Frankreich, aber auch Grossbritannien, hatten durch ihre Aussenminister vor dem Treffen kritisiert, das Bündnis tue "nicht genug" gegen die Gaddafi-Truppen und müssen den Kampf "intensivieren".
"Wir haben gehandelt, um die Bevölkerung zu schützen, um ihr Recht auf Freiheit zu wahren und um Libyen daran zu hindern, zu einem gescheiterten Staat zu werden", sagte Rasmussen. Seit die Nato vor zwei Wochen die Führung der Militäraktion übernommen habe, hätten Kampfbomber mehr als 900 Kampfeinsätze geflogen. "Wir halten ein hohes Einsatztempo aufrecht und passen unser Handeln täglich an sich rasch verändernde Umstände an."

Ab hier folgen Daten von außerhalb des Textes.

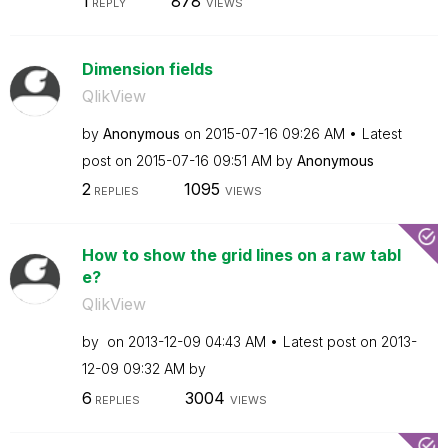
1
878
REPLY
VIEWS
Dimension fields
QlikView
by
Anonymous
on
‎2015-07-16
09:26 AM
Latest
post on
‎2015-07-16
09:51 AM
by
Anonymous
2
1095
REPLIES
VIEWS
How to show the grid lines on a raw tabl
e?
QlikView
by
on
‎2013-12-09
04:43 AM
Latest post on
‎2013-
12-09
09:32 AM
by
6
3004
REPLIES
VIEWS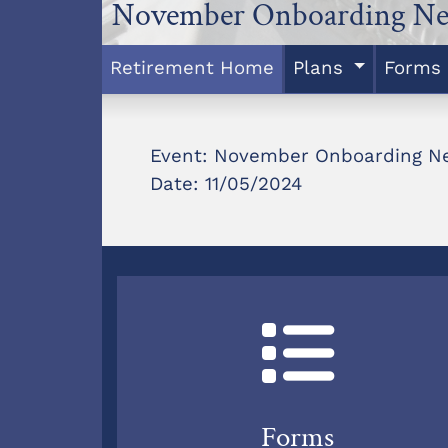
November Onboarding Ne
Retirement Home
Plans
Forms
Event: November Onboarding N
Date: 11/05/2024
Forms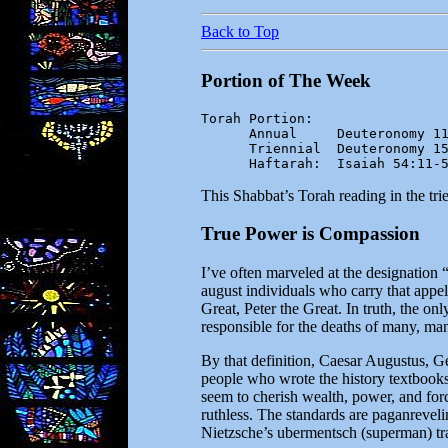
Back to Top
Portion of The Week
Torah Portion:

      Annual     Deuteronomy 11
      Triennial  Deuteronomy 15
      Haftarah:  Isaiah 54:11-
This Shabbat’s Torah reading in the tr
True Power is Compassion
I’ve often marveled at the designation 
august individuals who carry that appe
Great, Peter the Great. In truth, the onl
responsible for the deaths of many, ma
By that definition, Caesar Augustus, Ge
people who wrote the history textbooks
seem to cherish wealth, power, and force
ruthless. The standards are paganreveli
Nietzsche’s ubermentsch (superman) tra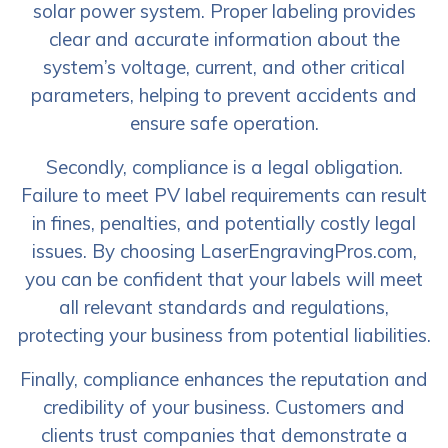
solar power system. Proper labeling provides
clear and accurate information about the
system’s voltage, current, and other critical
parameters, helping to prevent accidents and
ensure safe operation.
Secondly, compliance is a legal obligation.
Failure to meet PV label requirements can result
in fines, penalties, and potentially costly legal
issues. By choosing LaserEngravingPros.com,
you can be confident that your labels will meet
all relevant standards and regulations,
protecting your business from potential liabilities.
Finally, compliance enhances the reputation and
credibility of your business. Customers and
clients trust companies that demonstrate a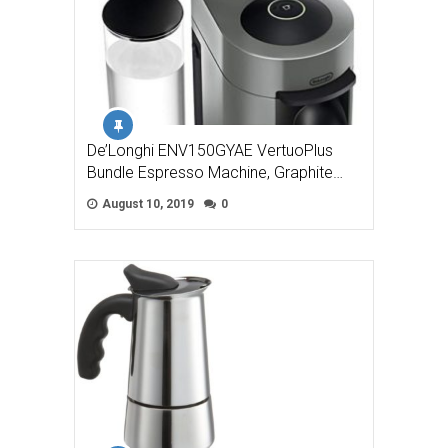
De’Longhi ENV150GYAE VertuoPlus
Bundle Espresso Machine, Graphite…
August 10, 2019
0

"Letztlich kann militärische Macht alleine nicht die Lösung der Krise bieten", sagte der Generalsekretär. "Es ist Sache der libyschen Bevölkerung, über ihre Zukunft zu entscheiden. Und es ist Sache der internationalen Gemeinschaft und der Libyen-Kontaktgruppe, eine politische Lösung zu fördern." Die Nato werde "weiterhin ihre Rolle als Teil der Anstrengung der internationalen Gemeinschaft spielen - so lange, wie das libysche Regime die Angriffe auf die eigene Bevölkerung fortsetzt".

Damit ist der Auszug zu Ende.